Recent researchers, without consulting clinical researchers, chose some suspect substances, chose some dose, chose some age group, chose some symptoms to assess [e.g ADHD]. They chose some amount of change wanted, chose some time frame for challenge, chose some time frame for washout, and chose some preferred statistical method. Despite these decisions affecting the quality of the research they still found statistically significant results. But some of these decisions – especially those relating to dose and washout – affected the level of significance desired by some critics. Met analysis writers selected studies on the basis of statistical aspects of methodology and in so doing have excluded studies which have made important contributions to this complex issue. Valid statistical methodology is not sufficient if other important aspects of methodology have been neglected. One example is the removal and challenge with artificial colours only, when around 75% of those who react to these also react to chocolate and tomato sauce.
Diet and ADHD is not the only topic in science that is complex. Consider the effects of alcohol. We all recognise and accept the wide variation in time, intensity and symptoms with alcohol between people and even in one individual. Adjusting to the pharmacological effect of food chemicals should not be a whole new idea to incorporate but it obviously is for some.
This is not research into a treatment that is introduced and tested as a new medication is.

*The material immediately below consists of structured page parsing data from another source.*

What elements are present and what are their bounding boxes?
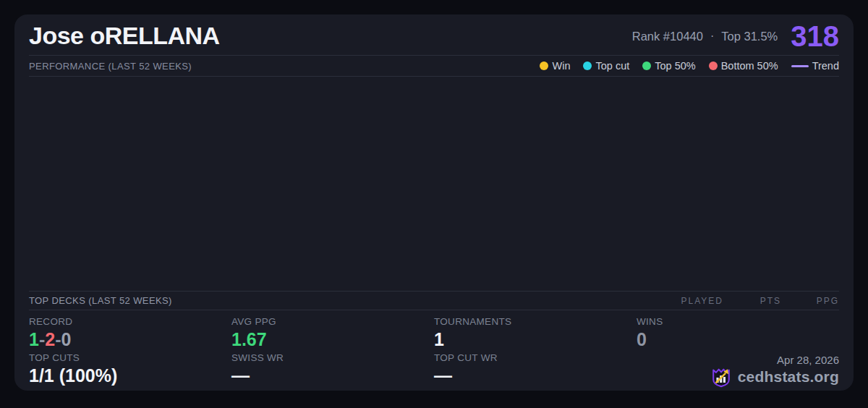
generated-date: Apr 28, 2026	[777, 354, 839, 366]
top-decks-header-row: TOP DECKS (LAST 52 WEEKS) PLAYED PTS PPG	[29, 291, 839, 310]
legend-label: Top cut	[595, 60, 629, 72]
legend-item-win: Win	[540, 60, 570, 72]
brand: cedhstats.org	[710, 366, 839, 388]
top-percent-text: Top 31.5%	[721, 30, 778, 43]
legend-item-bottom-50: Bottom 50%	[709, 60, 778, 72]
player-stats-card: Jose oRELLANA Rank #10440 · Top 31.5% 31…	[14, 14, 854, 391]
top-cut-wr-value: —	[434, 365, 637, 386]
legend-item-top-cut: Top cut	[583, 60, 629, 72]
stat-label: TOURNAMENTS	[434, 316, 637, 327]
legend-label: Bottom 50%	[721, 60, 778, 72]
swiss-wr-value: —	[231, 365, 434, 386]
rank-text: Rank #10440	[632, 30, 703, 43]
record-separator: -	[39, 329, 45, 349]
legend-label: Trend	[812, 60, 839, 72]
top-decks-section-label: TOP DECKS (LAST 52 WEEKS)	[29, 295, 172, 306]
column-header-pts: PTS	[723, 296, 781, 306]
stat-label: SWISS WR	[231, 352, 434, 363]
record-wins: 1	[29, 329, 39, 349]
stat-top-cuts: TOP CUTS 1/1 (100%)	[29, 352, 231, 388]
trend-line-icon	[791, 65, 809, 67]
bottom-50-dot-icon	[709, 61, 718, 70]
stat-top-cut-wr: TOP CUT WR —	[434, 352, 637, 388]
top-decks-columns: PLAYED PTS PPG	[665, 296, 839, 306]
legend-item-trend: Trend	[791, 60, 839, 72]
avg-ppg-value: 1.67	[231, 329, 434, 350]
header-right: Rank #10440 · Top 31.5% 318	[632, 22, 839, 51]
stat-label: AVG PPG	[231, 316, 434, 327]
stat-avg-ppg: AVG PPG 1.67	[231, 316, 434, 350]
top-cuts-value: 1/1 (100%)	[29, 365, 231, 386]
stat-label: WINS	[637, 316, 839, 327]
stat-label: TOP CUTS	[29, 352, 231, 363]
record-value: 1-2-0	[29, 329, 231, 350]
legend-label: Top 50%	[655, 60, 695, 72]
footer: Apr 28, 2026 cedhstats.org	[637, 352, 839, 388]
performance-chart-area	[29, 77, 839, 291]
wins-value: 0	[637, 329, 839, 350]
column-header-played: PLAYED	[665, 296, 723, 306]
rank-line: Rank #10440 · Top 31.5%	[632, 30, 778, 43]
stat-record: RECORD 1-2-0	[29, 316, 231, 350]
brand-text: cedhstats.org	[738, 368, 839, 386]
cedhstats-logo-icon	[710, 366, 732, 388]
stats-grid: RECORD 1-2-0 AVG PPG 1.67 TOURNAMENTS 1 …	[29, 310, 839, 391]
card-header: Jose oRELLANA Rank #10440 · Top 31.5% 31…	[29, 14, 839, 56]
stat-swiss-wr: SWISS WR —	[231, 352, 434, 388]
legend-item-top-50: Top 50%	[642, 60, 695, 72]
stat-wins: WINS 0	[637, 316, 839, 350]
record-losses: 2	[45, 329, 55, 349]
record-draws: 0	[61, 329, 71, 349]
top-50-dot-icon	[642, 61, 651, 70]
chart-legend: Win Top cut Top 50% Bottom 50% Trend	[540, 60, 839, 72]
stat-label: RECORD	[29, 316, 231, 327]
player-name: Jose oRELLANA	[29, 22, 220, 49]
tournaments-value: 1	[434, 329, 637, 350]
top-cut-dot-icon	[583, 61, 592, 70]
performance-header-row: PERFORMANCE (LAST 52 WEEKS) Win Top cut …	[29, 56, 839, 77]
legend-label: Win	[552, 60, 570, 72]
win-dot-icon	[540, 61, 548, 70]
points-value: 318	[791, 22, 839, 51]
stat-tournaments: TOURNAMENTS 1	[434, 316, 637, 350]
rank-separator: ·	[710, 30, 714, 43]
performance-section-label: PERFORMANCE (LAST 52 WEEKS)	[29, 61, 192, 72]
stat-label: TOP CUT WR	[434, 352, 637, 363]
column-header-ppg: PPG	[781, 296, 839, 306]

To adequately test the hypothesis that there is a role for diet factors in ADHD researchers first need to exclude sufficient suspect substances to ensure they have not retained a confounding chemical which will affect the results of any challenge. They need to do this for four weeks expecting some withdrawal in food sensitive children. They then need to challenge with doses of suspect chemicals which reflect the amounts of all excluded suspect chemicals typically ingested. Remember that artificial flavours are used in ten times the dose of colours. They need to measure all the symptoms reported to change: ADHD symptoms, mood [especially irritability], settling and sleep, motor and speech development and physical symptoms. They need to incorporate time for withdrawal, diet response, challenge effect and washout. Overall double-blind placebo controlled trials are not useful unless they are actually testing the clinicians’ hypothesis.
To add to the complexity of this issue we still do not know exactly who are diet responders. We still do not know the mechanism so there are no laboratory tests that show who will respond. The symptoms that change vary greatly. Food sensitivity is a multisystem disorder. The amount of improvement varies, and individuals also vary in their tolerance within the group of suspect substances and whole foods. We don’t have all the answers. Think about the elephant. The more we learn about elephants the more we realise we have more to learn to really understand them. More field work is needed!
Having said all of that I can now say that the controversy does not need to matter to you if you are food sensitive or suspect you are, and want to investigate diet. You can be a scientist for your own individual situation. It is wise to have the help and support of your doctor and a dietitian, preferably one experienced in the area. The diet investigation process is known. You can record the symptoms, run a diet trial and do challenges. If there is no change then diet is not relevant. But in those who find the hypothesis confirmed the controversy is solved. If you are a health professional you are in a position to learn about the elephant and, over time, to learn even more. You can deal with those who have a limited view of the elephant knowing that it will be years before what is know clinically from diet responsive families is accepted broadly.
From the Presentation at the Dietitians Association of Australia Workshop on Food Intolerance June 2009 by Joan Breakey Specialist Food Sensitivity Dietitian.